Vanessa Kirby on Playing “Tragic” Princess Margaret in ‘The Crown’

Julie Kosin

November 4, 2016

Article taken from Harper's Bazaar

Much like the furtive relationship she’s portraying onscreen, Vanessa Kirby makes only a few fleeting appearances in early episodes of The Crown, the $100-million series about Britain’s royal family, streaming today on Netflix. But binge-watchers’ diligence will pay off, as this forbidden affair—between Kirby’s Princess Margaret and scandalous divorcé Group Captain Peter Townsend (Ben Miles), a trusted advisor of King George VI—becomes integral to the plot of the series’ first season. Though modern audiences may not remember much of Margaret, who died in 2002 at the age of 72, Kirby’s riveting, sympathetic portrayal of a lively young woman caught between her family and her lover is likely to conjure a renewed fascination with the late royal.

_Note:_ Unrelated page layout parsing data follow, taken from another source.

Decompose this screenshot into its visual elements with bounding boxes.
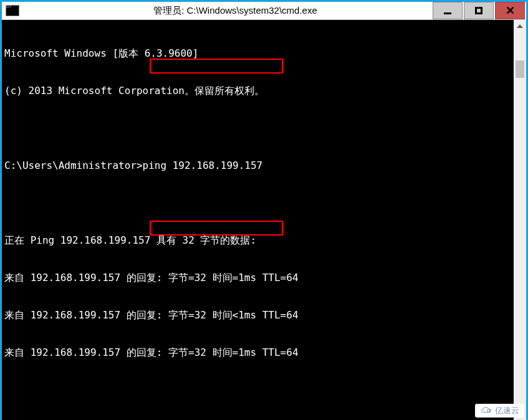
output-line: 正在 Ping 192.168.199.157 具有 32 字节的数据: [4, 234, 511, 247]
output-line: 来自 192.168.199.157 的回复: 字节=32 时间<1ms TTL… [4, 309, 511, 322]
output-line: Microsoft Windows [版本 6.3.9600] [4, 47, 511, 60]
window-controls: ✕ [433, 2, 526, 19]
terminal-output[interactable]: Microsoft Windows [版本 6.3.9600] (c) 2013… [2, 20, 514, 420]
highlight-annotation [150, 221, 283, 236]
output-line [4, 197, 511, 209]
scroll-track[interactable] [514, 32, 526, 420]
prompt-line: C:\Users\Administrator>ping 192.168.199.… [4, 160, 511, 172]
output-line: 来自 192.168.199.157 的回复: 字节=32 时间=1ms TTL… [4, 346, 511, 359]
window-title: 管理员: C:\Windows\system32\cmd.exe [19, 5, 433, 17]
maximize-button[interactable] [464, 2, 494, 19]
cmd-icon [6, 5, 19, 16]
output-line [4, 384, 511, 396]
watermark-text: 亿速云 [495, 405, 519, 416]
scroll-up-button[interactable] [514, 20, 526, 32]
minimize-button[interactable] [433, 2, 463, 19]
output-line [4, 122, 511, 135]
output-line: (c) 2013 Microsoft Corporation。保留所有权利。 [4, 85, 511, 97]
cloud-icon [480, 406, 492, 415]
highlight-annotation [150, 59, 283, 74]
scroll-thumb[interactable] [516, 60, 524, 78]
terminal-area: Microsoft Windows [版本 6.3.9600] (c) 2013… [2, 20, 526, 420]
close-button[interactable]: ✕ [495, 2, 525, 19]
title-bar[interactable]: 管理员: C:\Windows\system32\cmd.exe ✕ [2, 2, 526, 20]
output-line: 来自 192.168.199.157 的回复: 字节=32 时间=1ms TTL… [4, 272, 511, 284]
cmd-window: 管理员: C:\Windows\system32\cmd.exe ✕ Micro… [0, 0, 528, 420]
watermark-badge: 亿速云 [475, 404, 524, 418]
vertical-scrollbar[interactable] [514, 20, 526, 420]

Much like Margaret, who had a reputation for being the life of the party, Kirby is a ball of energy, her words tumbling over one another as she discusses the complexities of her character, especially the striking contrasts between the princess and her sister, Queen Elizabeth II (Claire Foy): “They’re trying to establish their identity in the world alongside each other and in relation to this establishment which only those two were a part of.” Below, Kirby opens up about researching the “exhibitionist” princess, portraying the heartbreaks of Margaret’s life and why her costumes are better than Elizabeth’s:

Harper’s Bazaar: When you were cast as Margaret did you do any research into the role? How extensive did you get?
Vanessa Kirby:
I did a lot before [being cast] because I knew how important it would be for playing somebody real, or attempting to—to show the team [the role] was something I would be fascinated to do. I read a couple of biographies and I watched everything I could find. Some of the biographies were really sensationalist, News of the World sorts, but they were great because they also gave first and secondhand accounts of her at home. The butlers come forward and give little moments, some of which you discard and some which ring somehow true and you use. The other [books] were really scholarly, biographical, factual, sentimental historian-type books which were a bit dry but you can find a few real moments. I watched tons of archive footage of her and listened to the music she loved; that was really immersive and brilliant…Then once you start [filming] you have researchers who are constantly giving you information. Ultimately it isn’t about impersonating or trying to be an image of somebody and more trying to capture the spirit and the soul of the person somehow.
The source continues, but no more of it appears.